Fortunately, the bottle didn’t take out anyone, but it left me with quite a dilemma.

On my previous Cat 5 races here, I definitely went through both bottles.

Now that I’m doing an extra lap, I only had one.

It’s a fact that I need at least 50% more water than most people, especially with the stress of race situations, so I was definitely panicking how I would get through the rest of the race.

After settling myself down, my new plan was to ride steady, hope that others would help chase down breakaways and leave some in the tank for the last half lap.

We turned for the final climb on the first lap and by my count, the lead group was now at twenty riders, but I knew that some would struggle on this part.
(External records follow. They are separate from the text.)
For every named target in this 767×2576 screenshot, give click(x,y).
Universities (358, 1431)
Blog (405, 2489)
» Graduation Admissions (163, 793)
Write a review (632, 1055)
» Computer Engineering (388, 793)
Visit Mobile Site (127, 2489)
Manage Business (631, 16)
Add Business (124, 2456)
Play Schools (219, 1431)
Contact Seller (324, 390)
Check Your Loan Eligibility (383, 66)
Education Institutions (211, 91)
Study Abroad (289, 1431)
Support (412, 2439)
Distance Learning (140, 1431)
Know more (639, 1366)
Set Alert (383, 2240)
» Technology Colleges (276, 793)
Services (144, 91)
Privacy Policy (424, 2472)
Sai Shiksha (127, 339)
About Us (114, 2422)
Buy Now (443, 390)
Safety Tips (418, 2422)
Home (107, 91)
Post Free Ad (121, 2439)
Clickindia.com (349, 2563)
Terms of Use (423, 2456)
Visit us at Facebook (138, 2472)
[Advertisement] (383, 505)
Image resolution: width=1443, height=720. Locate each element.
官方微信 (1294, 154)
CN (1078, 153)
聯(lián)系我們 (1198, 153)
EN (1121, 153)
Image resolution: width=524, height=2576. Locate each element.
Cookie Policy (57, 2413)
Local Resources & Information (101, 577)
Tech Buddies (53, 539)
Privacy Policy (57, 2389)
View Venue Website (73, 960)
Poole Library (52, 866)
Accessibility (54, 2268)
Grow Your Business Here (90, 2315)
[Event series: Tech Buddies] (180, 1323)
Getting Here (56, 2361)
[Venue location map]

Grinding my way past the first lap. (photo by: Travis Remp)


With the KOM in sight, there wasn’t a lot of movement to take it until the last 150 meters when two riders contested for it.

As we went over, a rider whose wheel I followed on the Santa Barbara race because of his surges took off before the main hill portion.

I didn’t react hoping this was too early and save some energy, so I was willing to see how this would play out with two laps left.

The pace was much faster on the hills this go around and riders began dropping off the back.

As we hit the peak, the group thinned out to eight and in most cases, this should be enough to bring the first rider back.

This included Jason, who I met in Santa Barbara which was his first race, but unfortunately flatted out early.

The long downhill was an ideal place to pick up speed, but it wasn’t like the group wasn’t willing, just uncoordinated.

Everyone knew we were trying to form a paceline, but executing it was a different story.

How not to keep a paceline going.

A couple of the riders were able to keep it going, but others were rotating correctly and I spent too much time touching my brakes.

Bottom line, we didn’t come close to gaining on the rider and when we hit the straightaway section, the poor group workmanship continued.

As we neared the last climb of the lap, I exchanged some pleasantries with Colin from my previous race who would have won the award for most pulls of the day.

Unfortunately, that didn’t last long as he took off with the KOM winner as the climb started.

Seeing how I was down to my last bit of water, I just tried to find a solid tempo and stick to it.

Their lead would continue to grow, but I was gaining distance on the other riders behind as we started the big climb on the final lap.

One thing that was becoming apparent was one of those clicking noises that leads to a snap, so I was praying the bike would stay together grinding on the steeper parts.



Alone reaching the top on my third time around.


As I hit the peak, I considered waiting up for the three riders behind me to form a posse to catch the two in front, but remembering the lack of teamwork before, I figured I would take my chances and hit the downhill full throttle.

That strategy did work, as Strava told me I gained a couple of seconds on the threesome, but while I could see the pair had fractured in front of me, catching either of them was going to be tough.

As I hit the straightaway, I could definitely feel my energy fade, so I kept it just a notch below my top speed hoping my body wouldn’t shut down.

About halfway through this stretch, a La Grange rider passed me and I did my best to grab his wheel.

He was one of the most cooperative on our previous failed paceline, so when he asked to work together, I was willing to cede 4th place if he would help keep the last pair away.

Not only did this work as planned, but he ended up taking the majority of pulls before the last climb.

This was also the spot where my camera died out since I didn’t charge it so good or write about it in proper english either.


Steaming to the finish…(photo by Travis Remp)


As the pitch picked up, my partner pulled away which I was tempted to hold onto, but I was pretty parched and didn’t want to flame out as the pair behind had gained a little more ground on me.

The distance seemed to hold, but I made sure that I had a little left in the tank in case a sprint was coming.

As we neared the finish line, it was almost like watching planes in the air lined up for landing at LAX as positions 2 – 7 seemed to be an equal distance from each other.

If someone told me before the race that I’d be finishing 5th, I would have been ecsastic, but the racers in us always look to improve.